Откуда возьмется зерно в городах, если рубль вновь перестанет работать? Как тогда взять его у фермеров и сельскохозяйственных предприятий? Посылать на село продотряды?
Короче говоря, экономический анализ показывает: победа коммунистов автоматически разрушит рыночные регуляторы, страна окажется в обстановке экономического хаоса 1991 года, когда не работают ни деньги, ни приказы. Нетрудно представить себе реакцию населения – рост недовольства, непопулярность режима, лихорадочный поиск врагов народа. Все это вряд ли надолго. Никакого стабильного тоталитаризма уже не получится, нет для него ни социальной, ни идеологической, ни финансовой базы. Но удар по перспективам развития России в XXI веке будет нанесен мощнейший.

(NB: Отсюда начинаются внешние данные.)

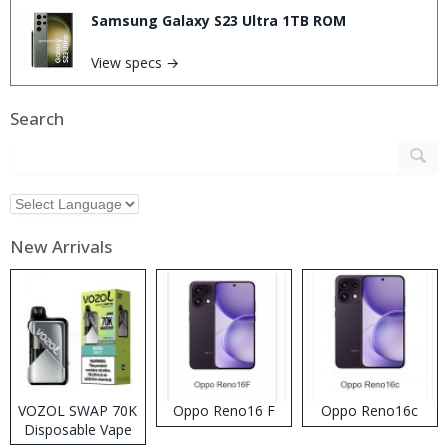
Samsung Galaxy S23 Ultra 1TB ROM
View specs →
Search
New Arrivals
VOZOL SWAP 70K
Oppo Reno16 F
Oppo Reno16c
Disposable Vape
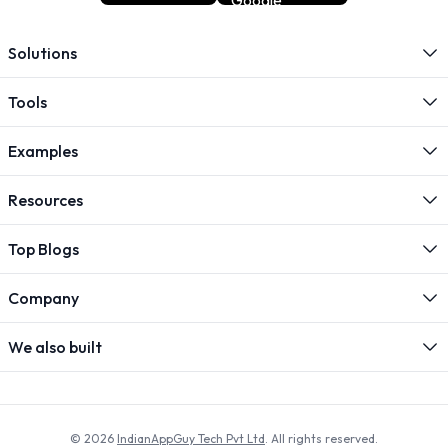
Solutions
Tools
Examples
Resources
Top Blogs
Company
We also built
© 2026
IndianAppGuy Tech Pvt Ltd
. All rights reserved.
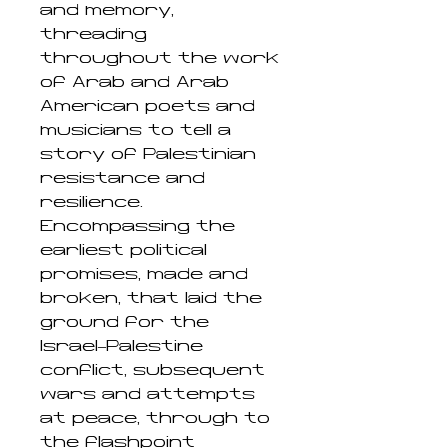
and memory,
threading
throughout the work
of Arab and Arab
American poets and
musicians to tell a
story of Palestinian
resistance and
resilience.
Encompassing the
earliest political
promises, made and
broken, that laid the
ground for the
Israel–Palestine
conflict, subsequent
wars and attempts
at peace, through to
the flashpoint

Между тем, возможность победы коммунистов не какая-то аномалия, не историческая случайность. Они просто оседлали ту волну, которая уже привела к власти множество посткоммунистических партий Восточной Европы. Вопрос в том, можно ли в России остановить их и если можно, то как.
Главная надежда на то, что общество все-таки осознает риск, связанный с победой коммунистов именно в России, сработает инстинкт самосохранения».
И он сработал.
Именно это и было той «объединяющей идеей», о которой говорил президент Ельцин в мемуарах, написанных сразу после отставки, – инстинкт самосохранения.
«Ельцин победил по той причине, – вспоминал Владимир Рыжков, – что ему и его команде удалось представить выбор между ним и Зюгановым как выбор судьбы. То есть перед каждым российским избирателем был поставлен вопрос: “Выбирайте: либо вы поддерживаете продолжение реформ: рынок, частная собственность, Европа, цивилизация, демократия, либо back to the USSR, и вы будете голосовать за талоны, распределиловку, колхозы, ГУЛАГ и так далее”.
То есть гениальность этой кампании Ельцина была в том, что выбор был поставлен не между двумя вариантами реформ: “А вот мы сделаем лучше” – “А вот нет, мы сделаем лучше”. Нет, выбор стоял не так. Выбор стоял “Или реформы, или Советский Союз, или коммунизм”.
И Чубайс – тогда он был фактически руководителем штаба – напечатал гигантским тиражом газету, где был такой заголовок: “Купи еды в последний раз”.
Месседж понятен.
И неужели можно всерьез полагать, что победа Ельцина в этой кампании и то, что Ельцин выиграл все крупные города-миллионники, что Ельцин выиграл Урал, Сибирь, Север России, это заслуга олигархов?
Возможно, олигархи потом представили дело именно таким образом, что да, это мы сделали. Но на самом деле, это была очень грамотная избирательная кампания, очень правильное ее позиционирование».
То, что Гайдар вполне серьезно относился к угрозе катастрофы, мы увидели – в ином случае он бы не отправил родителей и младшего сына в Прагу на полгода. Да, бывало, конечно, что и он ошибался в прогнозах. Но чаще всего – нет.
Интересно, что абсолютно всерьез к этой угрозе отнеслись и избиратели.
«Администрация Ельцина – это не наша администрация. Правительство Черномырдина – это не наше правительство. А победа – наша!» Так Егор Гайдар сразу после выборов 1996 года в интервью Илье Мильштейну из «Нового времени» охарактеризовал политическую ситуацию. О том, что Гайдар и его партия в результате поддержали Бориса Николаевича, он рассуждал с привычной рациональностью: да, Ельцин знал, что для Егора победа Зюганова означала бы моральную катастрофу (а может быть, и физическую), знал – и использовал его. «Ну, и слава богу!.. Ельцин для меня – орудие истории… Не стану утверждать, что без меня он бы проиграл. И все же во втором туре моя поддержка была ему потенциально полезна. От позиции нашей партии в какой-то мере зависели голоса интеллектуальной элиты». Что чистая правда: многие представители интеллигенции голосовали не столько за Ельцина, сколько против Зюганова. Гайдар в этом интервью и сам не преминул назвать Бориса Николаевича «наименьшим злом».